The man above is my Great Grandfather Frank Keys. Frank was born on 13th November 1885 in a back to back house in West Bromwich. He was the third child of William and Martha. William had been born in Adstock in Buckinghamshire, a place where once the Keys had been a prolific family and had owned nearly all the horses in the village along with decent parcels of land. Over the 19th century the Keys family gradually left their Bucks roots and dispersed around the globe searching for work and a better life than the awful agricultural poverty that had become the norm in places such as Adstock during that century. William went with his parents to the Black Country and followed his father into the brewing world and worked as a malster, as Frank later did too.
Frank's mother was Martha. From what I have discovered her life was full of misfortune. She had been born in Evesham Workhouse, the second illegitimate daughter of a single woman who died when Martha was just 10 years old, not that Martha had really known her Mother because she had been sent to West Bromwich at a young age to live with an Aunt. Her elder sister died before Martha's first birthday.
Martha was just 18 when she gave birth to her first son, Frank's eldest brother William. Nearly three months later on New Years Eve 1882, William made an honest woman of Martha and married her. There soon followed Frank's one and only sister Charlotte. Frank never knew her though because she died a year before his birth.

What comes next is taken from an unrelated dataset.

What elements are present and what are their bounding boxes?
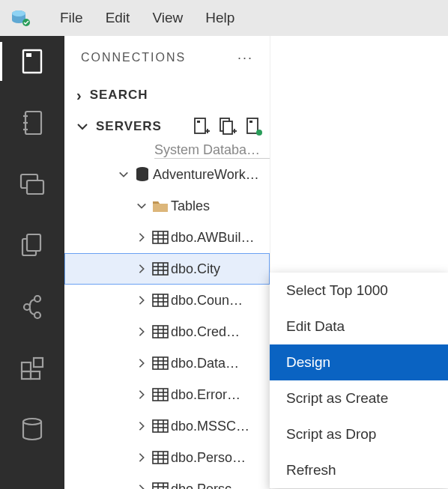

Throughout his childhood Frank would have got used to the regular arrival of a new brother. Eventually Frank became one of seven brothers. He would have known pure, grinding poverty. These were mean streets of the worst kind of back to back housing but the poverty would have been through the low wages paid by the local main employers involved in iron making, steel spring manufacturing, glass manufacturing, mining at Sandwell Park Colliery, chemical production ironically owned by a different Keys family one of whom became the Mayor of West Bromwich and the eight breweries. Labour was cheap because it was so freely available.
By 1906 Frank had met Ellen Smith who worked as a hand gummer in a printers. Ellen herself had roots in Buckinghamshire. Ellen found herself pregnant in early 1907 and at the end of March that year she and Frank married. Their first daughter Doris was born later that year and she was later joined by a sister Edith and then Daisy. Shortly after Edith's birth, Frank and his family moved from West Bromwich to Aston, possibly the prospects in brewing were better there than West Bromwich where breweries were closing.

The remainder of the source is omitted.